The Office of Admission at Whitman College has closed the application period for the 2015-2016 school year. The college experienced a spike in the number of first-year and transfer applications in the last two years. The college is committed to improving diversity and expanding the number of international applicants. The school had an overall three to four percent growth in applications from last year.
The deadline for applications is Jan. 15 for first-years and March 1 for transfer students. The overall admission numbers combine both.
Last year the school established a new record of 3,807 applicants. This year, well over 3,900 applied, including approximately 3,800 first-year applicants and around 120 transfer applicants.
The biggest reason Whitman has gotten many more applicants is a huge jump in international applications. This year the school had a 33 percent jump in international applicants, with 560 international students applying from over 80 countries. Dean of Admission and Financial Aid Tony Cabasco talked about the growing numbers of international applicants.
“China, Nepal, Korea, Vietnam and Pakistan are the main international countries,” said Cabasco. “Our admissions recruiters travel and recruit in China, Korea, Singapore, Hong Kong and Taiwan extensively with other northwest colleges.”
Traveling and word of mouth both play a part in recruiting a larger pool of applicants. First-year Zeyu “Ted” Liu from Changchun, China talked about why Whitman appeals to international students.
“Whitman’s admission policy is definitely getting more internationalized. A lot of international students are not familiar [with] liberal arts college [on] the West Coast, especially Washington,” said Liu. “Whitman went to my high school last year for the first time and … recruited more international students.”
In terms of diversity at Whitman, Cabasco is optimistic for the future. Students of color represent 24 year of this year’s applicants, and international students constitute an additional 15 percent.
“This applicant pool is more diverse than we have ever had,” said Cabasco. “There has also been growth in the amount of first-generation students applying to college.”
California and Washington have always been the states that get the most Whitman applicants.

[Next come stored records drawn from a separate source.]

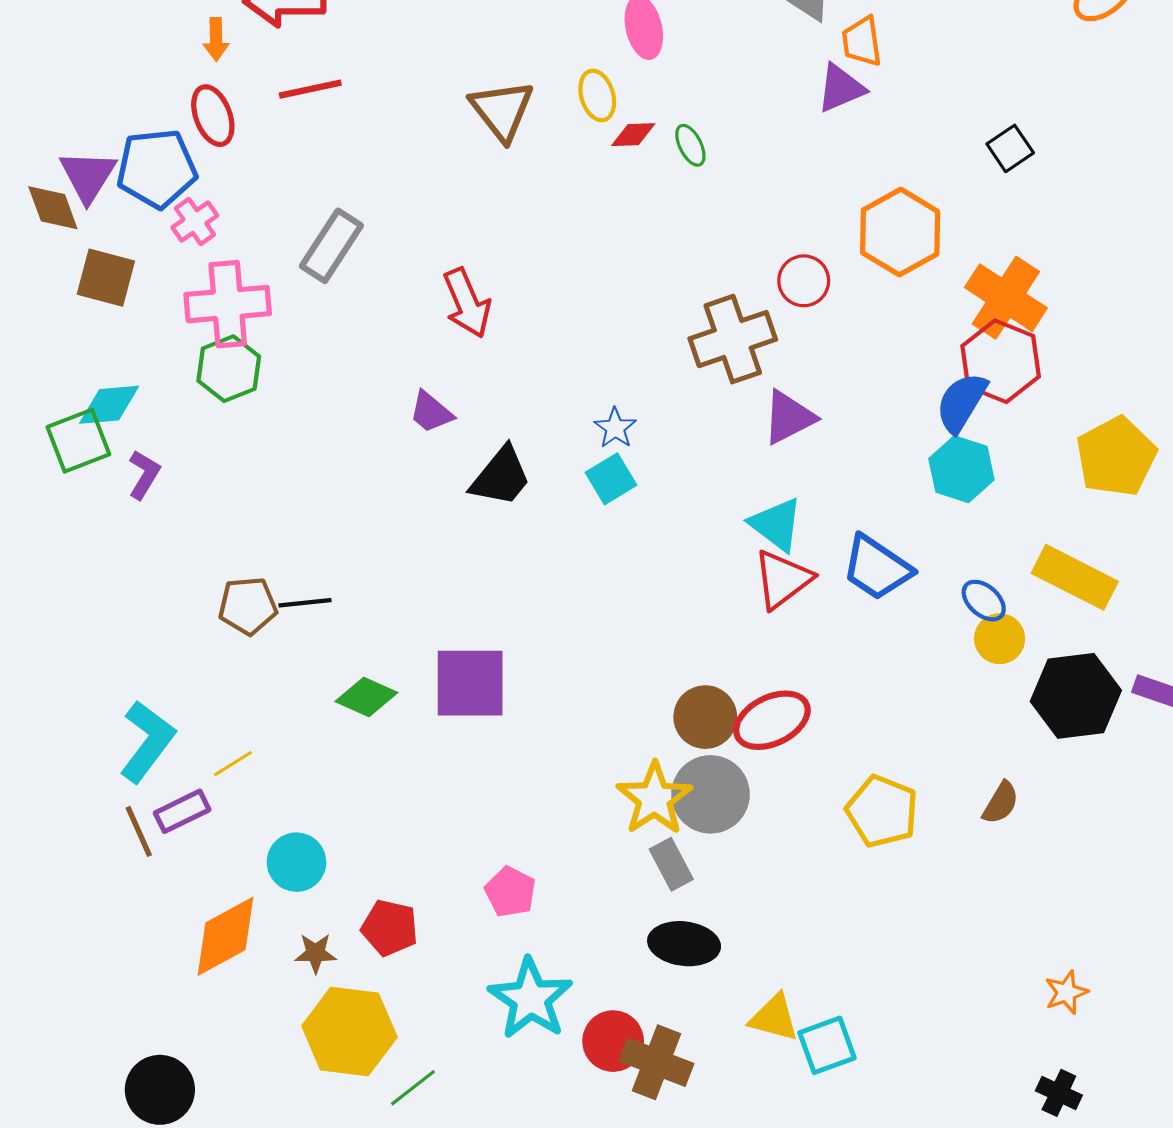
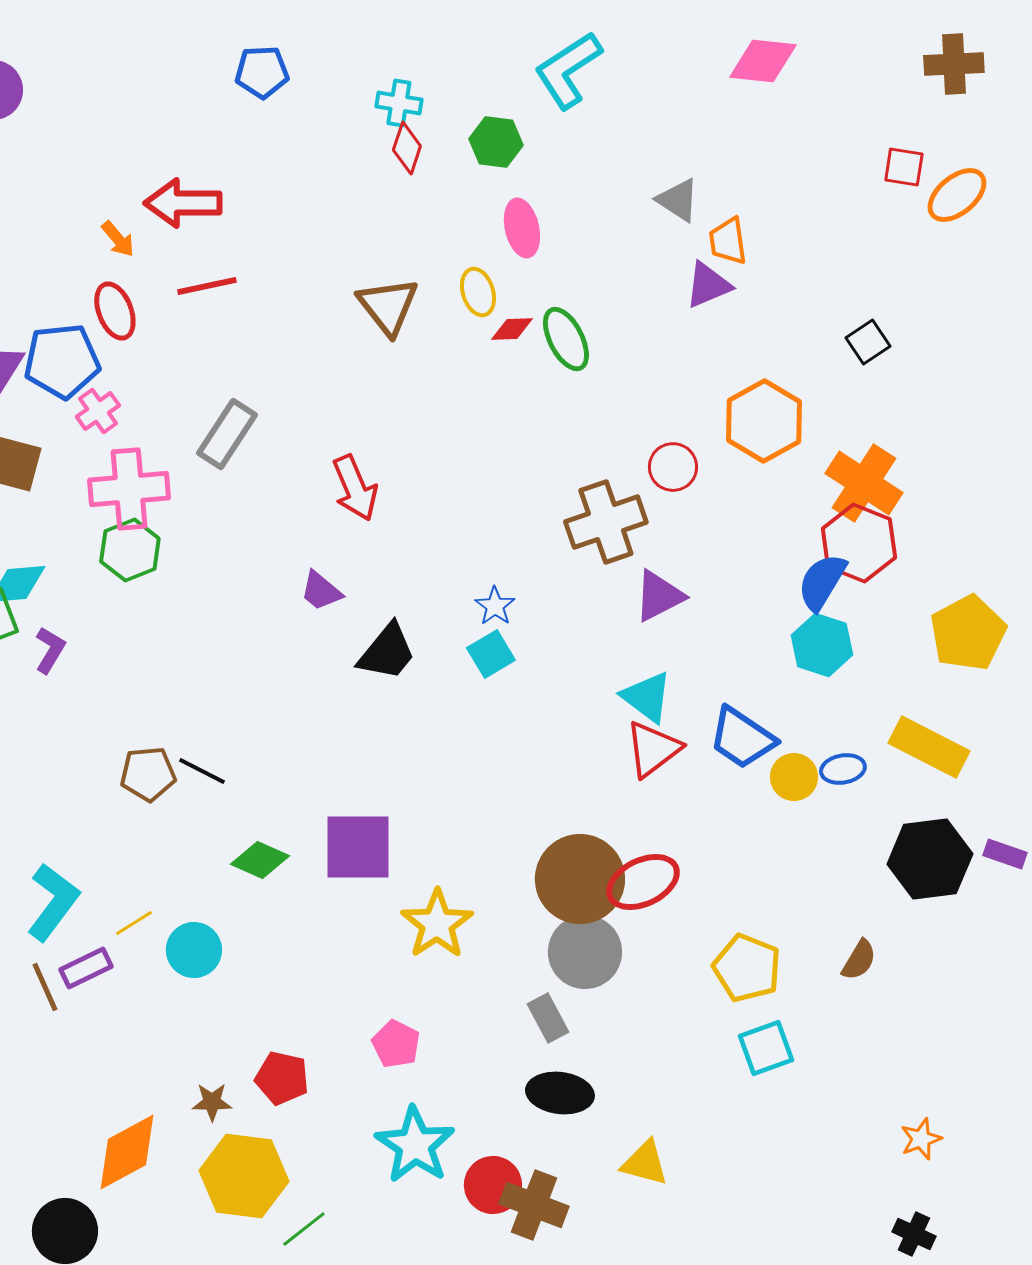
orange arrow: (216, 39) -> (118, 239), turned -39
green ellipse: (690, 145) -> (566, 339), size x1.6
blue ellipse: (984, 601) -> (843, 769), turned -51
black line: (305, 603) -> (202, 771), turned 33
yellow circle: (1000, 639) -> (794, 777), moved
brown circle: (705, 717) -> (580, 879), size x1.5
yellow star: (654, 799) -> (437, 924), moved
cyan circle: (296, 862) -> (194, 950), moved
orange diamond: (226, 936) -> (127, 1152), moved
cyan square: (827, 1045) -> (766, 1048), moved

Now a higher proportion of applicants come from all over the country instead of these two nearby states.
There is a committee of faculty, staff and students who have been convening this spring. They have been looking at research and data to come up with recommendations for a test-optional policy. The Office of Admission needs some time to implement such drastic changes. Cabasco estimates that a switch to test-optional admissions would require 12 to 18 months at least.
The possibility of test-free admissions is also on the horizon for Whitman. Even with record numbers of applicants, becoming a test optional school would boost Whitman’s applications dramatically.
“ASWC passed a resolution in the fall in regards to a test-free admissions policy. The college has previously looked at the impact the ACT/SAT have on things like graduation rates. A few years ago I proposed something, but we did not get a chance to look at it. There is a lot of interest from our staff and many circles around school. We are just getting started,” said Cabasco.
Such a change would be welcome to first-year Riley Worthington, who is optimistic about increased application numbers.
“It is exciting for the school to have a larger applicant pool because it means more diverse experiences from students. We can all become enriched by others stories,” he said.